Secondly, we have an opportunity to shape the true narrative, including the immense steps Israel is taking in assisting and cooperating with the Palestinian Authority, and that how in this toughest of times, this could perhaps even serve as a model for future cooperation.

Thirdly, Israel, through its scientific and tech expertise, has much to share with the world. Our scientists, entrepreneurs and even special IDF units are leading the global effort in finding a vaccine for the coronavirus. Israel is also a world-recognized leader in disaster relief management, and Israel’s Foreign Ministry’s efforts to repatriate Israeli citizens, as well as assist other countries, is truly inspiring. It is imperative the world knows this.

Fourthly, although Israel has not been immune to the tragic loss of life from this pandemic, per capita, it has one of the lowest mortality rates. A study by Deep Value Knowledge company on March 31 ranked Israel as the safest country for dealing with the coronavirus, while Austrian Chancellor Sebastian Kurz credited Israeli Prime Minister Benjamin Netanyahu for alerting him (and European allies) to the seriousness of the virus and the need to take stronger action in response. The international community can learn a lot from Israel’s efforts to manage and fight this pandemic.

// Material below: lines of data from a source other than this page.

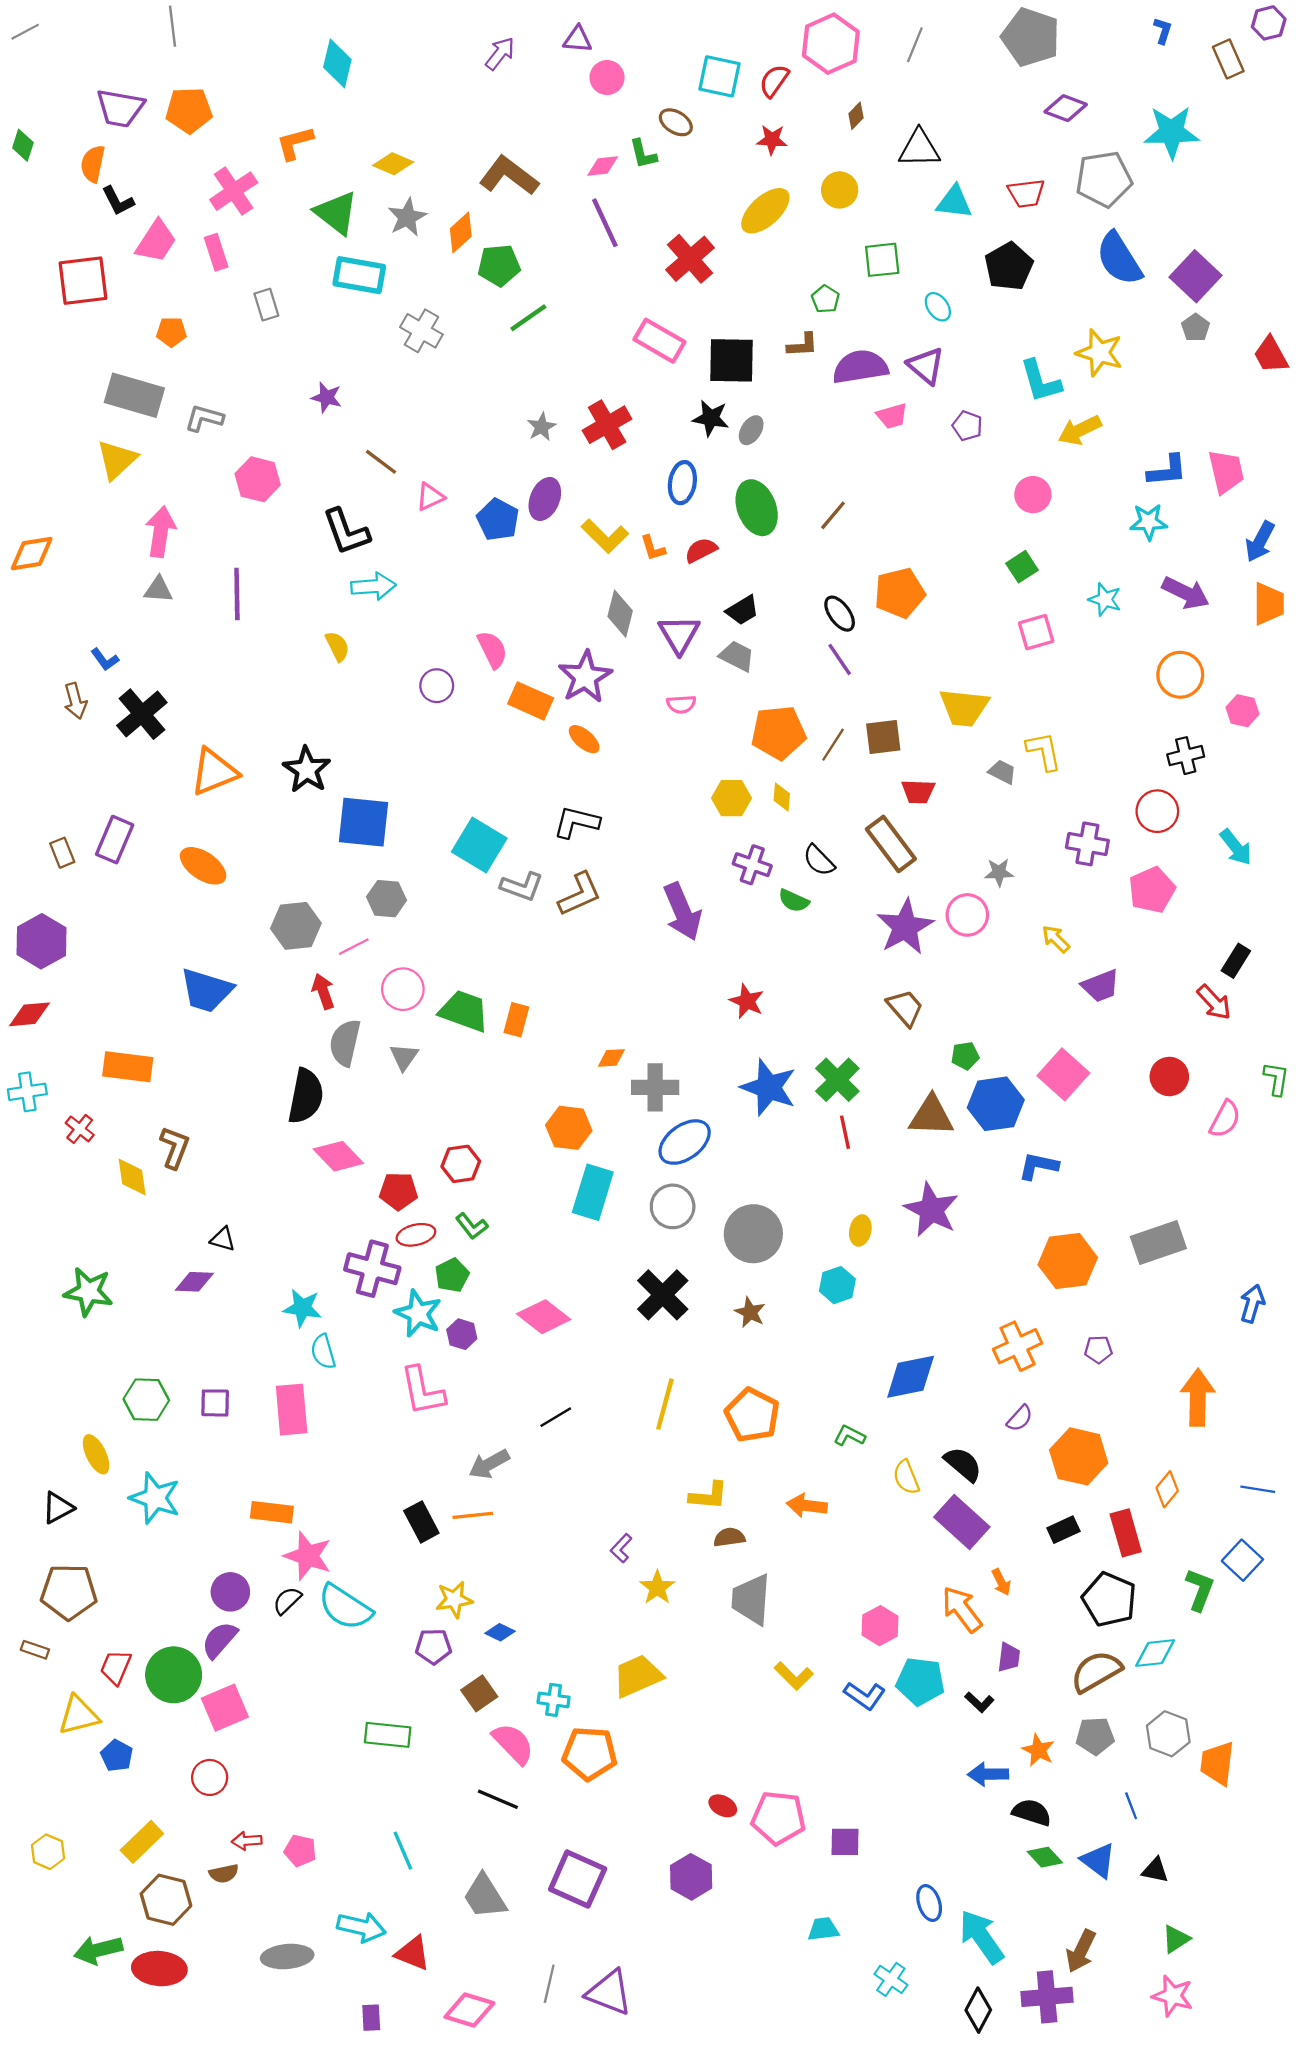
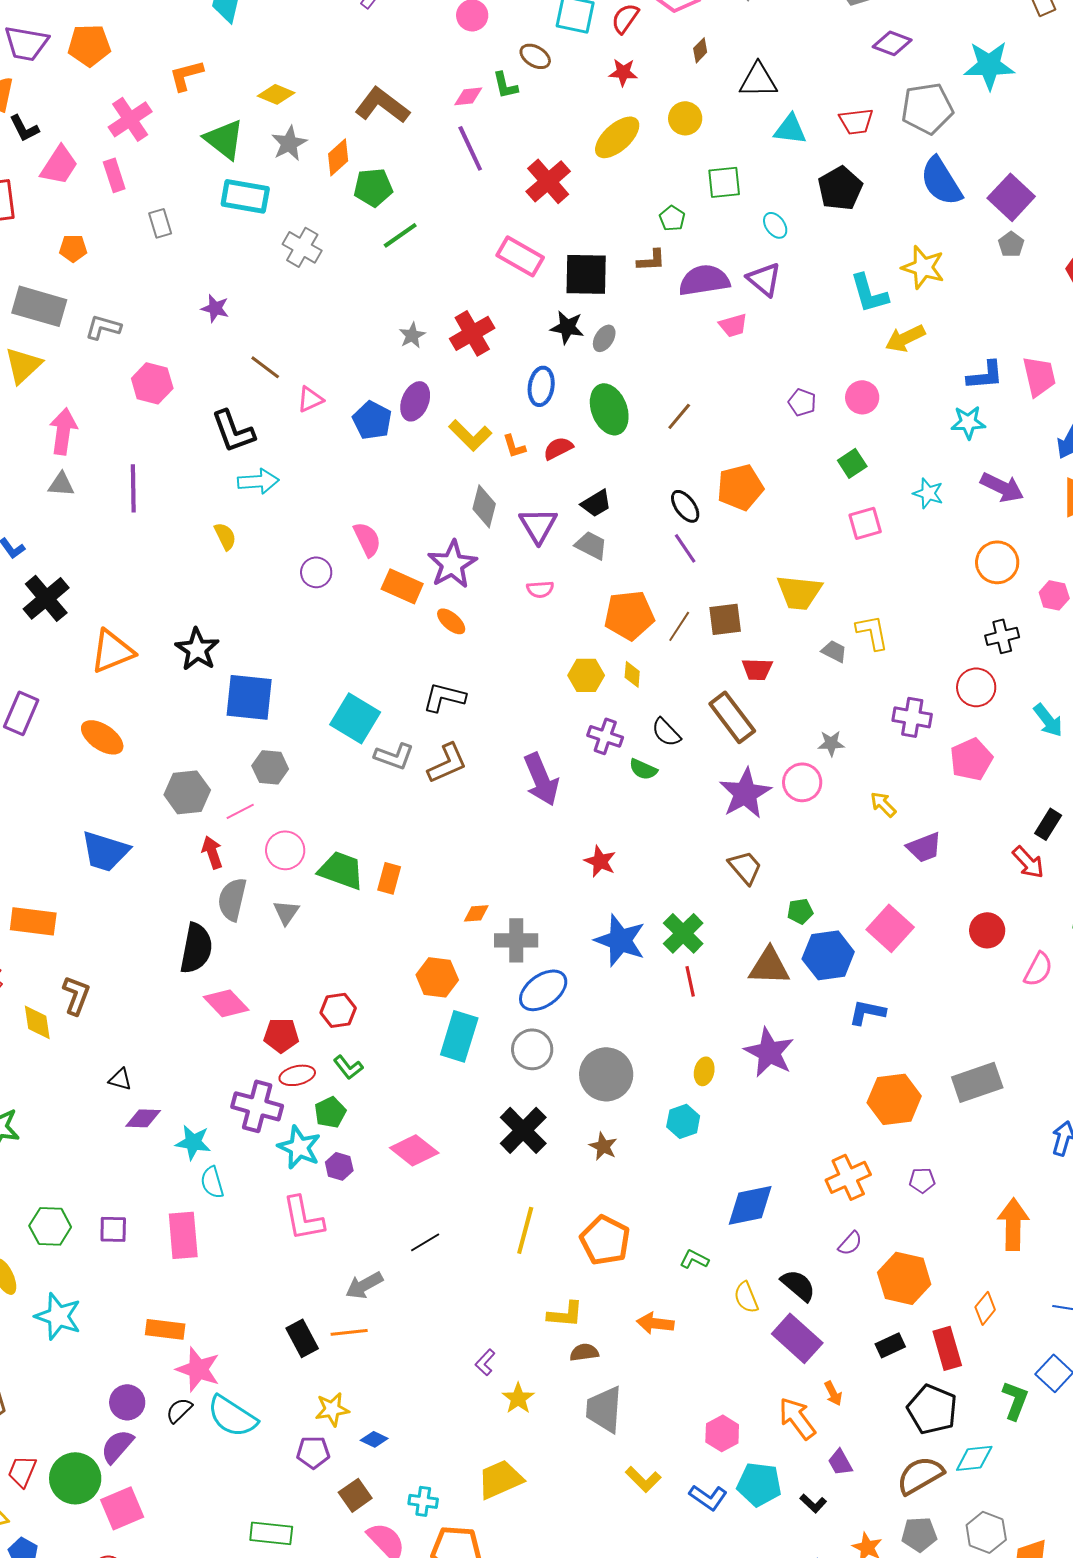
purple pentagon: (967, 426) -> (802, 402), moved
purple diamond: (194, 1282) -> (143, 1118), moved
purple trapezoid: (1009, 1657) -> (840, 1462), turned 144

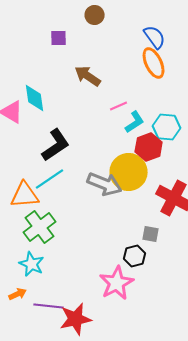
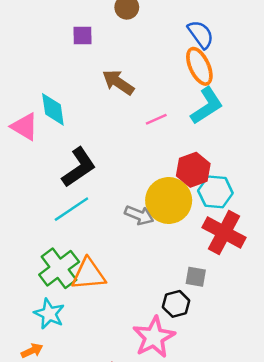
cyan L-shape: (135, 122) -> (207, 106), moved, size x1.4
cyan hexagon: (167, 127) -> (215, 192), moved
gray arrow: (105, 184) -> (139, 215), size x0.7
orange triangle: (25, 195) -> (89, 274), moved

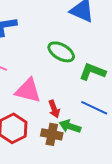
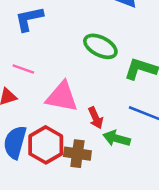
brown cross: (52, 134) -> (77, 154), moved

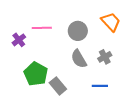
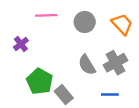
pink line: (42, 28) -> (46, 15), moved
gray circle: (78, 31) -> (85, 22), moved
gray cross: (105, 57) -> (115, 63), size x1.5

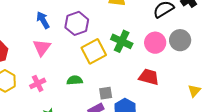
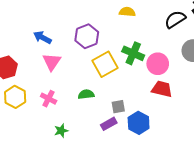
blue arrow: (43, 20) -> (42, 37), moved, turned -30
pink circle: (155, 43) -> (158, 64), moved
pink cross: (38, 83) -> (49, 99), turned -35

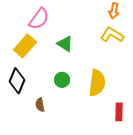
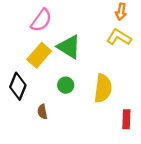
green triangle: (65, 44) -> (69, 47), size x1.4
yellow rectangle: (25, 46) -> (39, 55), moved

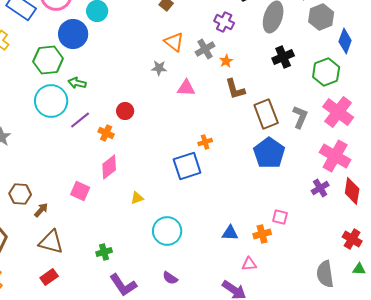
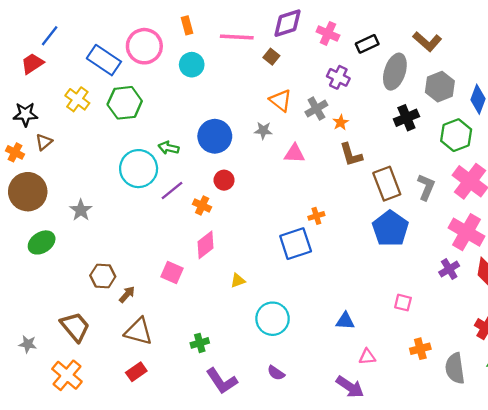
gray hexagon: (321, 17) -> (440, 87), moved
blue circle: (73, 34) -> (215, 136), moved
green hexagon: (48, 60) -> (125, 103), moved
orange cross: (262, 234) -> (420, 349), moved

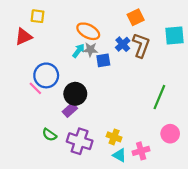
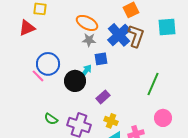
blue cross: (123, 44) -> (119, 35), size x1.6
cyan arrow: (79, 51) -> (86, 71), moved
blue square: (103, 60) -> (101, 59), moved
purple rectangle: (70, 110) -> (103, 97), moved

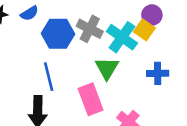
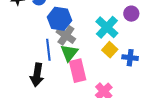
gray cross: (90, 29) -> (66, 35), moved
yellow square: (144, 30) -> (110, 50), moved
green triangle: (107, 68) -> (69, 53), moved

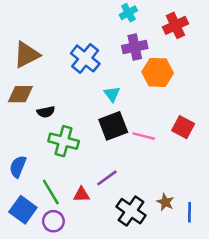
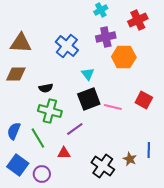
brown triangle: (27, 55) -> (21, 43), turned 30
black semicircle: (46, 112) -> (46, 88), moved
purple line: (107, 178) -> (75, 129), moved
green line: (51, 192) -> (38, 138), moved
blue line: (189, 212) -> (149, 150), moved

Lastly, we must utilize the entire array of digital diplomatic tools at our disposal to tell Israel’s story and how it is coping with this virus, to respond to the hatred and anti-Semitism mushrooming online, as well as to be pro-active in shaping our narrative.

While humans no doubt will find a vaccine against the coronavirus, it may be while longer until a cure is found for the world’s oldest hatred, anti-Semitism. Until then, we must remain vigilant and proactive.